Als Gründerin bist du das wichtigste Aushängeschild der Agentur. Wie würdest du deinen Stil beschreiben? Welche Art von Kleidung trägst du im Job am liebsten und wer sind deine Lieblingsdesigner?

Ich kann nicht anders – ich liebe Mode. Dabei geht es mir gar nicht so um spezielle Marken. Ich muss mich einfach nur gut fühlen. In den letzten Jahren hat sich jedoch eine Marke herauskristallisiert, die wie keine andere meine Haltung widerspiegelt. Das ist Céline. Ich mag das Frauenbild, das Céline zeichnet, und kann mich zu 100% damit identifizieren. Ich trage aber auch sehr gerne die Designer aus meinem Portfolio. Jedoch ist meine Ästhetik eher minimalistisch.

Was erwartest du von Leuten, die sich bei dir bewerben?

Mut, Humor, Selbstbewusstsein, Lust auf Mode und Kultur.

Wie kann man sich deinen Arbeitsalltag vorstellen? Was ist das erste, was du morgens im Büro machst – und was das letzte, also am Ende des Tages?

Kaffee, Kaffee, Kaffee. Das ist das wichtigste in der Früh. Tageszeitungen lesen, Emails beantworten und ständig mit meinen Mitarbeitern sprechen. Manchmal räume ich abends den Showroom auf, sortiere alles um und parfümiere die Kleider.
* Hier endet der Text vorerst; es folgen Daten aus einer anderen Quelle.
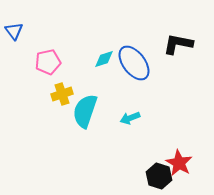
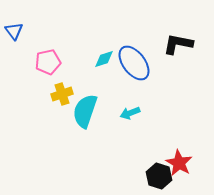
cyan arrow: moved 5 px up
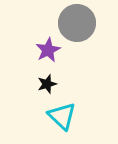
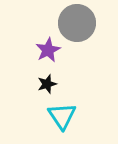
cyan triangle: rotated 12 degrees clockwise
Ich bilde mir immer ein, die Redakteure fühlen sich besser, wenn sie ein Paket mit duftender Kleidung öffnen. (lacht)

Wie findest du als Agentur-Chefin neue Labels, mit denen du zusammen arbeiten möchtest? Wie hast du zum Beispiel Margova und Pallas entdeckt – und dann auch noch geschafft, dass sie mit dir zusammen arbeiten möchten?
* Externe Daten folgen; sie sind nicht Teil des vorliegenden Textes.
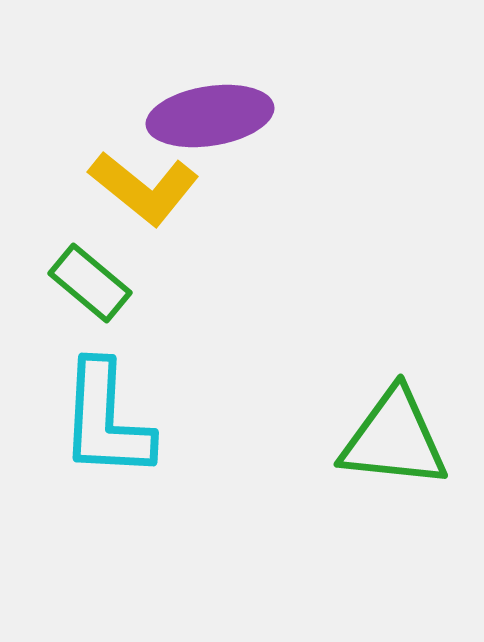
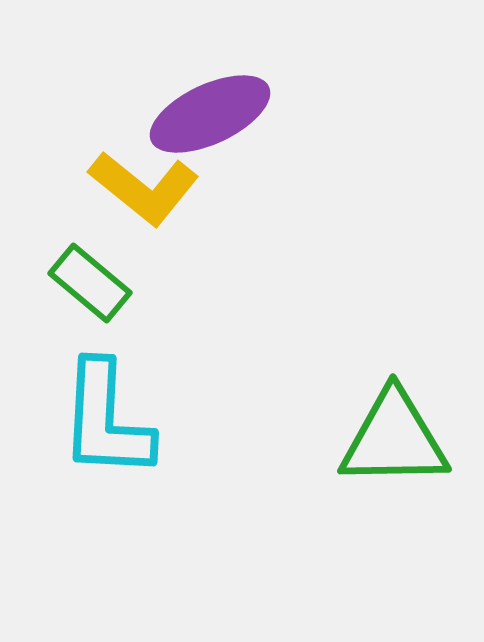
purple ellipse: moved 2 px up; rotated 16 degrees counterclockwise
green triangle: rotated 7 degrees counterclockwise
Ich lese viel. Bücher, Zeitungen, Modemagazine, Online-Magazine, Instagram – ich bin ständig „on“. Pallas habe ich über meine Freundin, die Stylistin Niki Pauls, vermittelt bekommen, genauso wie Each x Other oder Capara.
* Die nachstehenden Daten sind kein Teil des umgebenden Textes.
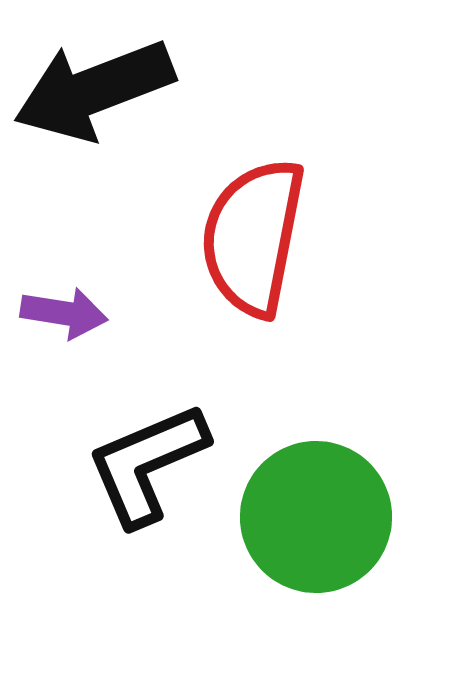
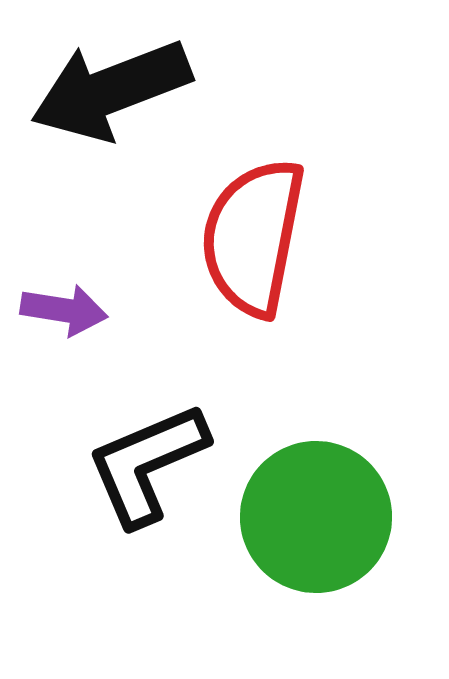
black arrow: moved 17 px right
purple arrow: moved 3 px up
Manche Marken entdecke ich und beobachte diese eine Zeit lang. Wenn mir meine Intuition sagt, da ist Potential, dann versuche ich die Designer persönlich zu treffen. Aktuell bin ich an einigen spannenden, internationalen Labels dran.

Pallas Spring/Summer 2016
Pallas Spring/Summer 2016
Pallas Spring/Summer 2016
Pallas Spring/Summer 2016

Wie viele Stunden hat die Woche von Mia Abadi? Was machst du, wenn du nicht im Büro bist?

Ich zähle keine Stunden. Ich fühle mich sehr privilegiert und bin dankbar, so einen schönen Beruf zu haben. Aber wenn ich nicht im Büro bin, dann bin ich sehr gerne zuhause. Ich bin wohl eher eine untypische PR-Frau und gehe nicht so gerne auf Veranstaltungen. Es macht mir keinen Spaß.

Wo machst du am liebsten Urlaub nach der Fashion Week und wie lädst du deine Batterien auf?

Reisen. Wir reisen sehr viel. Es gibt dabei gar kein favorisiertes Ziel. Hauptsache weg.

Letzte Frage: Du arbeitest viel mit deinem Mann Amir Abadi, zusammen. Wo habt ihr euch kennen gelernt und was ist euer Erfolgsgeheimnis?

Wir haben uns vor 22 Jahren in Frankfurt am Main kennengelernt. Unser Erfolgsgeheimnis? Ich könnte jetzt unglaublich inhaltsschwangere Sätze von mir geben, aber es ist ganz simpel: Liebe.

Ein schönes Schlußwort, vielen Dank für das Interview!

(Portraitfotos: Sandra Semburg)

Kommentare

  1. Carolin sagte am

    Sehr spannendes Interview, spannende Frau, spannende Arbeit! Hier sieht man aber auch mal wieder, wie wichtig Kontakte bei PR-Akquisen sind. Ich glaube, das schreckt viele (junge Leute) ab – nach dem Motto: Ich habe keinen Mann mit Connections, kenne nicht die richtigen Stylisten, Redakteure etc…

  2. Ein sehr schönes Interview und eine tolle Frau. PR stellen sich viele tatsächlich ganz einfach vor. Aber auch Events. Nach dem Motto „ich organisiere da mal eine Party“. Eigentlich sollten alle Interessierten dieses Interview lesen!